La professoressa Algostino (sempre nel suo articolo sopracitato) rilancia offrendo anche spunti sui quali lavorare. L’Algostino suggerisce infatti: “Occorre immaginare altre soluzioni, riforme in tema di attribuzioni e di poteri in grado di restituire al Parlamento un ruolo di indirizzo e controllo nei confronti del Governo, magari con un incisivo statuto delle opposizioni; e, nel contempo, restaurare la fiducia dei cittadini nell’organo e nei suoi componenti, in primis, attraverso una legge elettorale proporzionale”; si augura anche una riforma del “sistema partito” atta a dare effettivo valore all’articolo 49 della Costituzione.

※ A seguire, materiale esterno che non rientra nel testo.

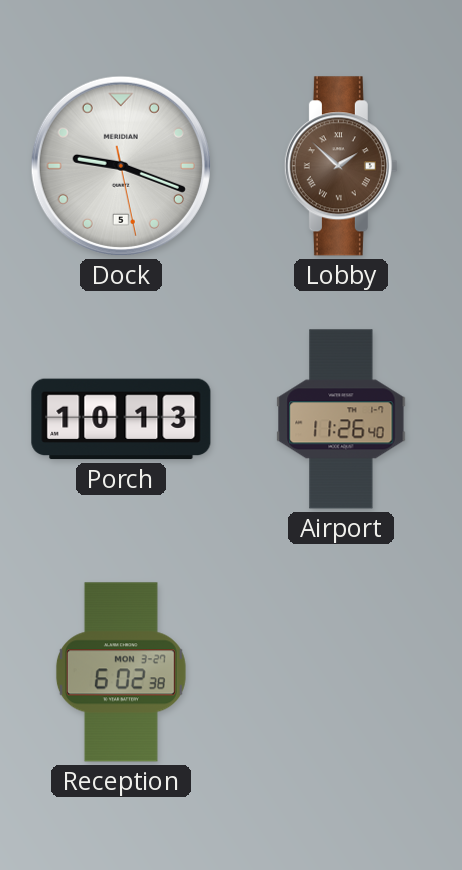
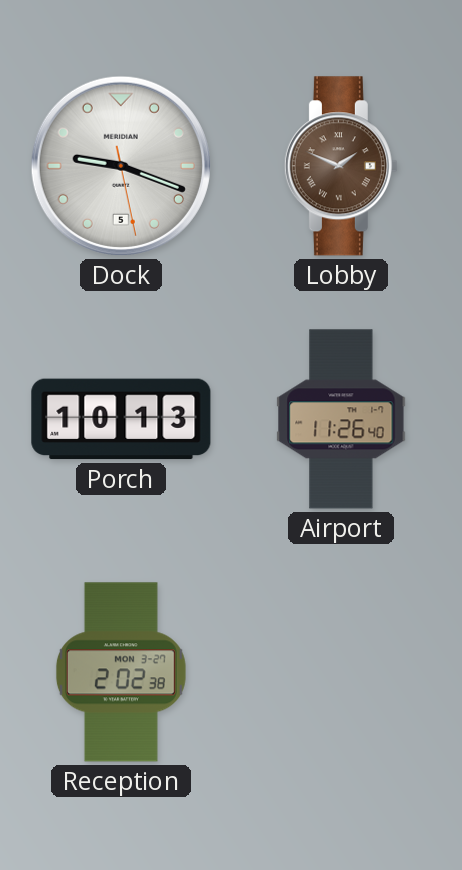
Lobby: 1:52 -> 1:49
Reception: 6:02 -> 2:02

È necessario aver ben presente la crisi che il nostro sistema parlamentare sta attraversando, sempre più sostanzialmente esautorato (il 74% delle leggi è di natura governativa), sempre meno rappresentativo della complessa eterogeneità del nostro popolo. Sono effettivamente problemi da risolvere ma non, a mio parere, con riforme di facciata, serve un effettivo lavoro democratico di condivisione e riprogettazione strutturale.